| Duration | 1h 27m |
| Ratings | UK: 18, USA: R, France: 12 |
| Source of story | An original screenplay |
| Director | David Cronenberg |
| Writers/Script | David Cronenberg |
| Starring | James Woods, Sonja Smits, Debbie Harry, David Cronenberg, |
| Ratings | IMDb: 7.2/10 by 104k people. Rotten Tomatoes: 83% by 59 reviewers. Review2view: 6/10 . |
Plot of Videodrome: Max Renn is the boss of a Toronto TV station which specialises in soft porn. His technician manages to tune into another station which is seen, apparently, to be presenting snuff films and the technician manages to identify the source as being based in Pittsburgh. Nicki Brand, Max’s girlfriend leaves to audition for the station and never returns, but Max begins to see her image on the TV, particularly in a scene where media expert Brian O’Blivion is expounding his theories when a masked person strangles him. On removing the mask it is seen to be Nicki. Max goes to a homeless shelter run by O’Blivion’s daughter where men watch TV in ramshackle spaces. Max has a handgun, but hallucinates that it is concealed in a slit in his stomach, and later O’Blivion’s daughter inserts a video tape into the slit. Max’s hallucinations become more extreme, causing him to kill some of his colleagues in the TV station, and on the TV Nicki urges him to kill himself.

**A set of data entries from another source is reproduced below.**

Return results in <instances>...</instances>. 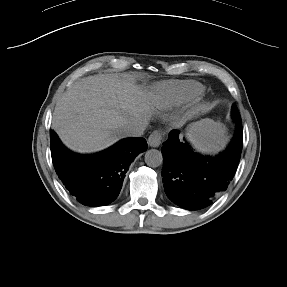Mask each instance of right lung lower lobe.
I'll use <instances>...</instances> for the list:
<instances>
[{
	"label": "right lung lower lobe",
	"instance_id": "obj_1",
	"mask_svg": "<svg viewBox=\"0 0 287 287\" xmlns=\"http://www.w3.org/2000/svg\"><path fill=\"white\" fill-rule=\"evenodd\" d=\"M50 140L58 177L80 203L93 207L117 198L130 163L147 149L146 140L135 137L93 155H80L65 148L54 131L50 132Z\"/></svg>",
	"mask_w": 287,
	"mask_h": 287
}]
</instances>
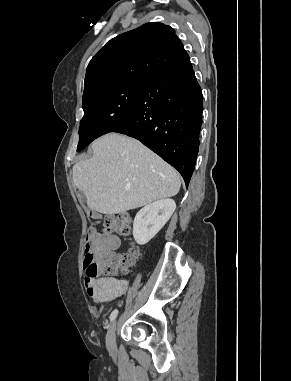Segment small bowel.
Listing matches in <instances>:
<instances>
[{
  "instance_id": "1",
  "label": "small bowel",
  "mask_w": 291,
  "mask_h": 381,
  "mask_svg": "<svg viewBox=\"0 0 291 381\" xmlns=\"http://www.w3.org/2000/svg\"><path fill=\"white\" fill-rule=\"evenodd\" d=\"M92 238L100 251H114L120 246V238L112 234H103L95 230ZM84 285L87 294L94 302L103 303L115 300L126 293L128 282L113 276L85 277Z\"/></svg>"
}]
</instances>
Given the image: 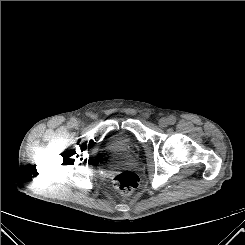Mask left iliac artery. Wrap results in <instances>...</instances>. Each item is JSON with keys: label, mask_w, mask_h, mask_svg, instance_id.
<instances>
[{"label": "left iliac artery", "mask_w": 245, "mask_h": 245, "mask_svg": "<svg viewBox=\"0 0 245 245\" xmlns=\"http://www.w3.org/2000/svg\"><path fill=\"white\" fill-rule=\"evenodd\" d=\"M169 124L174 125L176 123V118L174 116H170L168 118Z\"/></svg>", "instance_id": "left-iliac-artery-1"}]
</instances>
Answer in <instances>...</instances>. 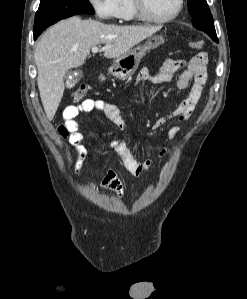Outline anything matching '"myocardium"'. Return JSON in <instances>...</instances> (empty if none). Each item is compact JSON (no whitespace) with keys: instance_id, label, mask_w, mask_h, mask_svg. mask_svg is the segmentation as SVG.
Listing matches in <instances>:
<instances>
[{"instance_id":"obj_1","label":"myocardium","mask_w":247,"mask_h":299,"mask_svg":"<svg viewBox=\"0 0 247 299\" xmlns=\"http://www.w3.org/2000/svg\"><path fill=\"white\" fill-rule=\"evenodd\" d=\"M133 4L137 18H139L140 20L150 23L164 24L175 20L179 16L183 9L184 0H177V7L175 11L170 16L165 18H156L149 15L146 11L144 0H133Z\"/></svg>"}]
</instances>
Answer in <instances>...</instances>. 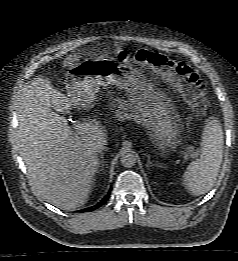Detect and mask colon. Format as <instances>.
<instances>
[{
    "mask_svg": "<svg viewBox=\"0 0 238 261\" xmlns=\"http://www.w3.org/2000/svg\"><path fill=\"white\" fill-rule=\"evenodd\" d=\"M120 58L147 67L171 82L198 114L207 109L205 87L200 76L187 63L146 49L121 51Z\"/></svg>",
    "mask_w": 238,
    "mask_h": 261,
    "instance_id": "1",
    "label": "colon"
}]
</instances>
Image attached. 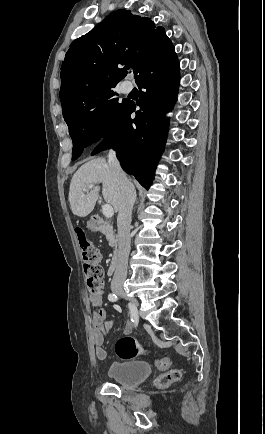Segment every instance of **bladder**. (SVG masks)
Segmentation results:
<instances>
[{"label": "bladder", "instance_id": "bladder-1", "mask_svg": "<svg viewBox=\"0 0 265 434\" xmlns=\"http://www.w3.org/2000/svg\"><path fill=\"white\" fill-rule=\"evenodd\" d=\"M150 373V365L145 361L136 359L114 362L108 369V376L126 389L137 387Z\"/></svg>", "mask_w": 265, "mask_h": 434}]
</instances>
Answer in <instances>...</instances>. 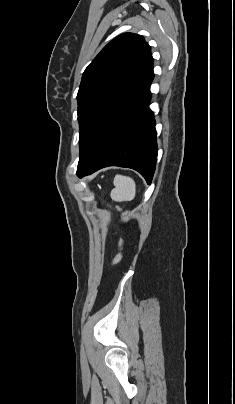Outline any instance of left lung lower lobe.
<instances>
[{
	"instance_id": "obj_1",
	"label": "left lung lower lobe",
	"mask_w": 235,
	"mask_h": 404,
	"mask_svg": "<svg viewBox=\"0 0 235 404\" xmlns=\"http://www.w3.org/2000/svg\"><path fill=\"white\" fill-rule=\"evenodd\" d=\"M154 74L104 122L79 159L77 175L107 166L138 171L151 183L157 160L155 120L148 105Z\"/></svg>"
}]
</instances>
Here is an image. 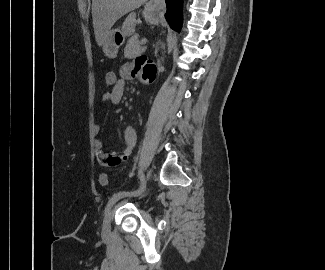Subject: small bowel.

Content: There is sex, but surprisingly muted. However on video we see naked women being whipped violently, and on another a naked Japanese girl engaging apparently in sex, possibly with a dildo which first appears as a Japanese doll. When Max is encouraged to whip Nicki, she is a face on a TV screen. Various things appear to be breathing, TVs tapes and more. Once Max has a slit in his stomach things are inserted, his pistol and a tape, these things removed plus what seems to be a hand grenade on the end of someone’s arm. When Max recovers his pistol it is sort on moulded into his hand.
A View: This film is apparently a version of “body horror”. It has become something of a cult outing but was not originally successful. It was selected by Total Film as one of the “23 weirdest films of all time”. It was not immediately evident to me what Max was. I thought initially that he might be a detective, but in time his role is revealed. I would say that it is typical Cronenberg stuff and only really worth seeing if you are a film buff, since there is no doubt that it has a place in filmography, but I’m not sure you could really call it entertainment.
Fun Fact: A scene in the script which featured grotesque genitalia emerging from the slit in Max’s stomach was never actually filmed.